▸ Exercise description: Could you set down exactly the lines in the records below between the line holding "Vic Mirallas presenta en" and the line holding "governo federal tem", inclusive?

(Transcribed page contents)
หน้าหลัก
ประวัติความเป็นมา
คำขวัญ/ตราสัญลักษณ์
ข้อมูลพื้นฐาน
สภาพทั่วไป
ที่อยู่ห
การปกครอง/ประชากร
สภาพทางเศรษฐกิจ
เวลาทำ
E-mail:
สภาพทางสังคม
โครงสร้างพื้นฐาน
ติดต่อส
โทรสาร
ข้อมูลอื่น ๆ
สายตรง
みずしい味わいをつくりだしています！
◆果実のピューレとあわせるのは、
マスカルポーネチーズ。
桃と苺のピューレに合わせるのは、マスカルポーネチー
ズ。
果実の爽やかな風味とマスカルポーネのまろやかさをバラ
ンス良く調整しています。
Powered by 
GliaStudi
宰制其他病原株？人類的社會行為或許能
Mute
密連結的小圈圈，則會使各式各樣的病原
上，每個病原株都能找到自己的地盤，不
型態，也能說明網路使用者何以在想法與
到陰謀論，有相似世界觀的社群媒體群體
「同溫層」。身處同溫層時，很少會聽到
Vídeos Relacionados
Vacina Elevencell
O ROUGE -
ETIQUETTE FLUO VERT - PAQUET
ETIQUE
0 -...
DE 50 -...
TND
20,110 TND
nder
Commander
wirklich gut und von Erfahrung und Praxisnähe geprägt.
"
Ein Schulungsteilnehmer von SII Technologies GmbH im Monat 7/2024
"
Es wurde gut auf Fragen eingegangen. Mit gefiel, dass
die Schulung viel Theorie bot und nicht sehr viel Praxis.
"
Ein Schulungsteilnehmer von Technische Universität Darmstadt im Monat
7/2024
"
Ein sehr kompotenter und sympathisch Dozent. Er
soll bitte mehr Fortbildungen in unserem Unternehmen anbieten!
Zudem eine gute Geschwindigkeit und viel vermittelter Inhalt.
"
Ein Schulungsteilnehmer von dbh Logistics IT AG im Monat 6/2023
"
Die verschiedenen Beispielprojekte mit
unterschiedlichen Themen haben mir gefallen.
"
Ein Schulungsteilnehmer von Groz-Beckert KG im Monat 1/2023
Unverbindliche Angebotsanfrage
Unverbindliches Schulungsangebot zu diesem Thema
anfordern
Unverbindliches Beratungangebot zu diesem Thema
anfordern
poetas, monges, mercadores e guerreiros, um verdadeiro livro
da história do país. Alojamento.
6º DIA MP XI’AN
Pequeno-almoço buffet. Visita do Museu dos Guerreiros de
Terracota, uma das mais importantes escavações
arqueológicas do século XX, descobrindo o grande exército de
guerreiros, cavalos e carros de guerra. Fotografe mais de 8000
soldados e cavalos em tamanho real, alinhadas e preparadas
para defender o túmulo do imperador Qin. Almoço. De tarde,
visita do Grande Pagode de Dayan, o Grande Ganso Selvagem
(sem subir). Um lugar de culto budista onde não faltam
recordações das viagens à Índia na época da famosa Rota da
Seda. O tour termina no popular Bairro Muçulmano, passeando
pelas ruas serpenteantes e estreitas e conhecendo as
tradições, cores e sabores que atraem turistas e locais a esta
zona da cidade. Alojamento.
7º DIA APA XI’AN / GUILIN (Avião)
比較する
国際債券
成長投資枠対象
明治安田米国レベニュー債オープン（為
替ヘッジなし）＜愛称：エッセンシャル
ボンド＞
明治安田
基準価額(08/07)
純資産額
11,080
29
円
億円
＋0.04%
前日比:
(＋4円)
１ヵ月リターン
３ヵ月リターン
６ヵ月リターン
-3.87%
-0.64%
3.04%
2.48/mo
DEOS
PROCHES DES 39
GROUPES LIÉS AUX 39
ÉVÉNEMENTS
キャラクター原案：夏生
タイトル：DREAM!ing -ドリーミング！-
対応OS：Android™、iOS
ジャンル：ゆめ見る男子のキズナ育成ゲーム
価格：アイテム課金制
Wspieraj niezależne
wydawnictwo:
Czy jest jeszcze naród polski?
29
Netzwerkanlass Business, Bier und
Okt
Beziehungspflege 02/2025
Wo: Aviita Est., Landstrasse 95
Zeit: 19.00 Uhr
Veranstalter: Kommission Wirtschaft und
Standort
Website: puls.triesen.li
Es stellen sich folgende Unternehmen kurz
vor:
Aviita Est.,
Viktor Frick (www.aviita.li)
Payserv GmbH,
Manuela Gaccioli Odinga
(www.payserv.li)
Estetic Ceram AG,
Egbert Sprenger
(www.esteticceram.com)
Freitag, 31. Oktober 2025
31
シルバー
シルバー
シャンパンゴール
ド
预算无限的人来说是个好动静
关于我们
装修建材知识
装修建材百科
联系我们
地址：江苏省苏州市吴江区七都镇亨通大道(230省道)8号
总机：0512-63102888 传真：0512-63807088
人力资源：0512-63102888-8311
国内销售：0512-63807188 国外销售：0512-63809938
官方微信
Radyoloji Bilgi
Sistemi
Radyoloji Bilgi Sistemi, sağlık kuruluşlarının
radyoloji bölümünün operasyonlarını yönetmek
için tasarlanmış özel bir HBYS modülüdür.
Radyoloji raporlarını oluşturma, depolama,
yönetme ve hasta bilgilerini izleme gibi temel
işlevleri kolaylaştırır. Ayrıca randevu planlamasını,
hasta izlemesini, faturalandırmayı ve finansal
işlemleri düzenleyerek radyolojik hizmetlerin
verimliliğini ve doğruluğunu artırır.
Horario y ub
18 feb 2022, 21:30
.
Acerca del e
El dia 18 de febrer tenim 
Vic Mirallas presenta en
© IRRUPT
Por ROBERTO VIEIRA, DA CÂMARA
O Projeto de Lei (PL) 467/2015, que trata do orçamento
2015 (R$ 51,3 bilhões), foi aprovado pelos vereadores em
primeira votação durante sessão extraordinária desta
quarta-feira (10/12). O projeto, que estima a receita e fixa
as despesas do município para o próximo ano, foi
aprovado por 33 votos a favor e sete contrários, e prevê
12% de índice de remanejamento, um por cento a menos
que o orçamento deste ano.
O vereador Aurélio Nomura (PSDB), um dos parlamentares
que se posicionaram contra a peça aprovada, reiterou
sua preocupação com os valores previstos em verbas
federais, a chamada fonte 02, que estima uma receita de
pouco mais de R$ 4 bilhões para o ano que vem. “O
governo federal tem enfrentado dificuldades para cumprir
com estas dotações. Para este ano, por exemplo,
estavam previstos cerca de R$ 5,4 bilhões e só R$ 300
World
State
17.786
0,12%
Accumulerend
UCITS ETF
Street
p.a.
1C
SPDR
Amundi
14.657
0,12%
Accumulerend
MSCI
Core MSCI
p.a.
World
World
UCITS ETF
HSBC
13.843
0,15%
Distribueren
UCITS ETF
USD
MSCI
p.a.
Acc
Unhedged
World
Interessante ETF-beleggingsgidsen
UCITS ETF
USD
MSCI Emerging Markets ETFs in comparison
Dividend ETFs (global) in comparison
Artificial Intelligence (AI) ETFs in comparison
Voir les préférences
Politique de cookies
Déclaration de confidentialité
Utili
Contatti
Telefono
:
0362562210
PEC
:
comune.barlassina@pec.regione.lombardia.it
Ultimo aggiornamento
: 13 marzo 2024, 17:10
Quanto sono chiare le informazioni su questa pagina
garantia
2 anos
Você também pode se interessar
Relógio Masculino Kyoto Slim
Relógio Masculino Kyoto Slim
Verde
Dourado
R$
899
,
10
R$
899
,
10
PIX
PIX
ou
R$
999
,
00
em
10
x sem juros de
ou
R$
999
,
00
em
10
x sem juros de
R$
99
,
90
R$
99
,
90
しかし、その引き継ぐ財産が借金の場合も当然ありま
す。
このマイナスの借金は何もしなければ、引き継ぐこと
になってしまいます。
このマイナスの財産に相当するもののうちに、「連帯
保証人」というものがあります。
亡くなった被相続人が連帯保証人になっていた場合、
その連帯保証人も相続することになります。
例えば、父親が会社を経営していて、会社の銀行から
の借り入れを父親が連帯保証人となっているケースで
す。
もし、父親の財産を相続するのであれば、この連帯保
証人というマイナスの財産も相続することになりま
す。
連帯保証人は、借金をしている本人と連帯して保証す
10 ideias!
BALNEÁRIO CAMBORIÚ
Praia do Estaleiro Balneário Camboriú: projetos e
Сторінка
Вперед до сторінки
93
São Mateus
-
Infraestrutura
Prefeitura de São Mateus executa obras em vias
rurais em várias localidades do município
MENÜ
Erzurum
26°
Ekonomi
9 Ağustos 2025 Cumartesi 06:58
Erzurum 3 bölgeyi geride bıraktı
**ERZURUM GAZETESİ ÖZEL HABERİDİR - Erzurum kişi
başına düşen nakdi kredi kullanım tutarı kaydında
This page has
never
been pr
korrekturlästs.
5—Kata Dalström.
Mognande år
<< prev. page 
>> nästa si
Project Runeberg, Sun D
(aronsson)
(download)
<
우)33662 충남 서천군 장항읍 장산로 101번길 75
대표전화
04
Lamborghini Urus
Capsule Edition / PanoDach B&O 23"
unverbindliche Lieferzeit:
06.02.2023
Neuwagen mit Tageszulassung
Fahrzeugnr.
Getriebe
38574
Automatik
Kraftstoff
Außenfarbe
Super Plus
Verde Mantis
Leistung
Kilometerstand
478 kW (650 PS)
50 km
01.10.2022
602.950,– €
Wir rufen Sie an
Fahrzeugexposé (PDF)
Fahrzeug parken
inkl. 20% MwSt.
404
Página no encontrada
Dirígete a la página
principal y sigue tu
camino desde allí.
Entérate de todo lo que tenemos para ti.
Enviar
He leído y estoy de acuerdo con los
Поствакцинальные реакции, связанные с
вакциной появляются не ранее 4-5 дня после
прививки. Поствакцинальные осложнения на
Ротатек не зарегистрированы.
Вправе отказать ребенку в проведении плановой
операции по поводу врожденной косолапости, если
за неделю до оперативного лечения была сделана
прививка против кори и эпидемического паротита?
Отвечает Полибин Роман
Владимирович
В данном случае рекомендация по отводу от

▸ Solved problem:
Vic Mirallas presenta en
© IRRUPT
Por ROBERTO VIEIRA, DA CÂMARA
O Projeto de Lei (PL) 467/2015, que trata do orçamento
2015 (R$ 51,3 bilhões), foi aprovado pelos vereadores em
primeira votação durante sessão extraordinária desta
quarta-feira (10/12). O projeto, que estima a receita e fixa
as despesas do município para o próximo ano, foi
aprovado por 33 votos a favor e sete contrários, e prevê
12% de índice de remanejamento, um por cento a menos
que o orçamento deste ano.
O vereador Aurélio Nomura (PSDB), um dos parlamentares
que se posicionaram contra a peça aprovada, reiterou
sua preocupação com os valores previstos em verbas
federais, a chamada fonte 02, que estima uma receita de
pouco mais de R$ 4 bilhões para o ano que vem. “O
governo federal tem enfrentado dificuldades para cumprir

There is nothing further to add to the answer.